Dans une longue interview parue dans les colonnes du quotidien Assabah de ce mercredi 23 juin, Mohand Laenser, l’inamovible secrétaire général du Mouvement Populaire, qu’il dirige depuis maintenant 30 ans, refute le rôle secondaire qu’on a l’habitude d’attribuer à son parti sur l’échiquier politique.
Revendiquant d’être historiquement le premier parti marocain à faire front, dans l’opposition, à ce qu’il appelle «le parti unique», une référence à peine voilée à l’Istiqlal, parti qui l’a enfanté par césarienne, Laenser affirme que son parti reste incontournable. Mais à la question de savoir pourquoi son parti, qui a plus de 60 ans d’existence, n’a jamais dirigé un gouvernement, à l’instar de l’Istiqlal, de l’USFP, du PJD, etc., il répond en réfutant tout simplement la posture qu'on lui accolle, selon laquelle son parti est condamné à jouer un éternel rôle, celui de «compléter les majorités gouvernementales».
D’ailleurs, Assabah lui rappelle sa récente rencontre avec les dirigeants du PJD, en lui demandant s’il ne s’agirait pas d’une nouvelle manœuvre politicienne du MP, dont l’objectif serait de «réserver» une place au sein d’une éventuelle et prochaine coalition dirigée par le PJD.
Laenser a répondu qu’effectivement certains adversaires politiques, dans l’actuelle coalition gouvernementale, ont qualifié cette rencontre comme une tentative de sceller une «coalition tribale» entre le PJD et le MP. Mais il s’en défend, affirmant qu’il est prématuré de parler de renouvellement de l’alliance gouvernementale entre ces deux partis.
Cependant, celle-ci reste bien possible en fonction des résultats des prochaines élections, surtout, ajoute Laenser, qu’il ne faut pas oublier qu’elle n’est pas contre-nature, car le MP et le PJD sortent de la même matrice, vu la proximité qui liait leurs fondateurs respectifs, feus Mahjoubi Aherdane et Abdelkrim El Khatib.
Reconnaissant que le Mouvement populaire a perdu beaucoup de ses élus depuis 2009, soit 1800 conseillers communaux et 27 parlementaires, qui lui ont été «tractés» par ce qu’il appelle «un nouveau parti», Laenser estime que son parti garde intact son poids sur l’échiquier politique national.
Niant toute lutte intestine pour briguer le poste de secrétaire général du parti, il reconnaît qu’une scission pointe à l’horizon, car explique-t-il, il est du droit de n’importe quel dirigeant du MP de créer un parti politique, dans le respect des lois et procédures en vigueur dans le pays. Mais à condition aussi que ce dirigeant n’usurpe pas le nom de son parti d’origine. En d’autres termes, Laenser estime que la dénomination «Mouvement populaire», ou «Union des Mouvements populaires», est une «marque déposée» historique que personne ne peut s’approprier.

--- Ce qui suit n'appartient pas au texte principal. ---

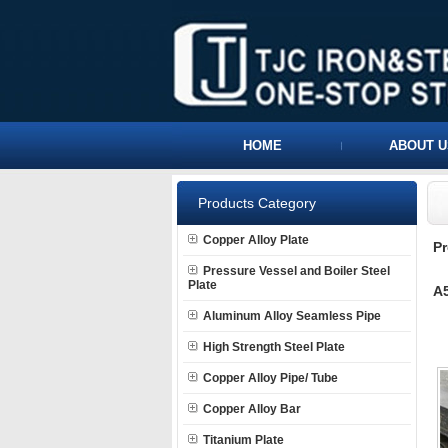
HOME
ABOUT U
Products Category
Copper Alloy Plate
P
Pressure Vessel and Boiler Steel
Plate
A5
Aluminum Alloy Seamless Pipe
High Strength Steel Plate
Copper Alloy Pipe/ Tube
Copper Alloy Bar
Titanium Plate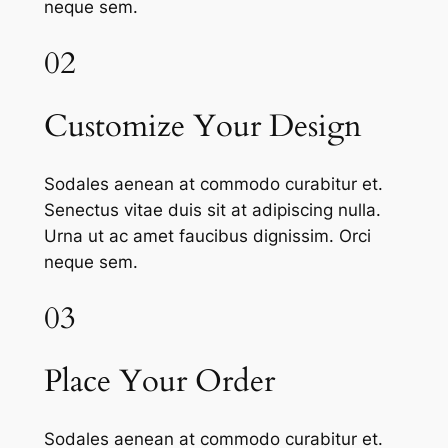
neque sem.
02
Customize Your Design
Sodales aenean at commodo curabitur et.
Senectus vitae duis sit at adipiscing nulla.
Urna ut ac amet faucibus dignissim. Orci
neque sem.
03
Place Your Order
Sodales aenean at commodo curabitur et.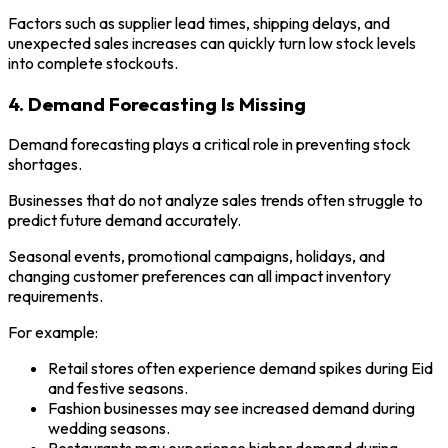
Factors such as supplier lead times, shipping delays, and
unexpected sales increases can quickly turn low stock levels
into complete stockouts.
4. Demand Forecasting Is Missing
Demand forecasting plays a critical role in preventing stock
shortages.
Businesses that do not analyze sales trends often struggle to
predict future demand accurately.
Seasonal events, promotional campaigns, holidays, and
changing customer preferences can all impact inventory
requirements.
For example:
Retail stores often experience demand spikes during Eid
and festive seasons.
Fashion businesses may see increased demand during
wedding seasons.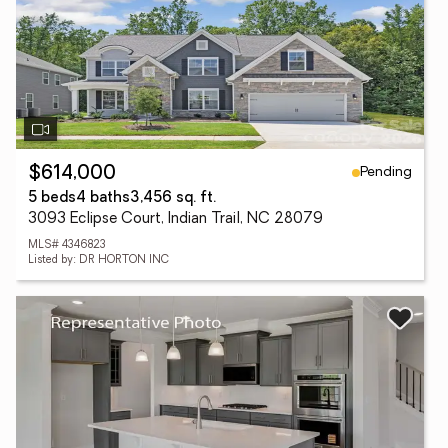
Pending
$614,000
5 beds
4 baths
3,456 sq. ft.
3093 Eclipse Court, Indian Trail, NC 28079
MLS# 4346823
Listed by: DR HORTON INC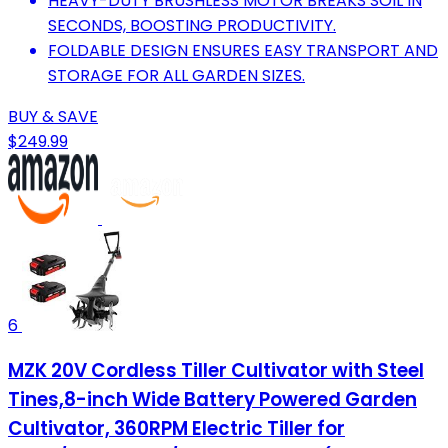
HEAVY-DUTY BRUSHLESS MOTOR BREAKS SOIL IN
SECONDS, BOOSTING PRODUCTIVITY.
FOLDABLE DESIGN ENSURES EASY TRANSPORT AND
STORAGE FOR ALL GARDEN SIZES.
BUY & SAVE
$249.99
6
MZK 20V Cordless Tiller Cultivator with Steel
Tines,8-inch Wide Battery Powered Garden
Cultivator, 360RPM Electric Tiller for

Concernant d’éventuelles craintes qu’il soit lui-même éjecté de sa circonscription électorale traditionnelle de Boulemane par la féroce concurrence de la candidature du Rassemblement national des indépendants (RNI), Laenser estime que le pluralisme est sacré, mais la compétions électorale doit être loyale. «Ce qui me dérange en particulier, et qui porte atteinte à l’action politique en général, c’est quand la concurrence devient déloyale, à travers certaines pratiques qui portent atteinte à la démocratie et à la transparence. Je veux parler ici de certaines œuvres dites sociales ou de bienfaisance, que l’on n’a pas vues depuis 5 ans, et qui interviennent subitement au risque de peser sur le choix des citoyennes et citoyens. Mais rassurez-vous, Boulemane restera une citadelle du MP».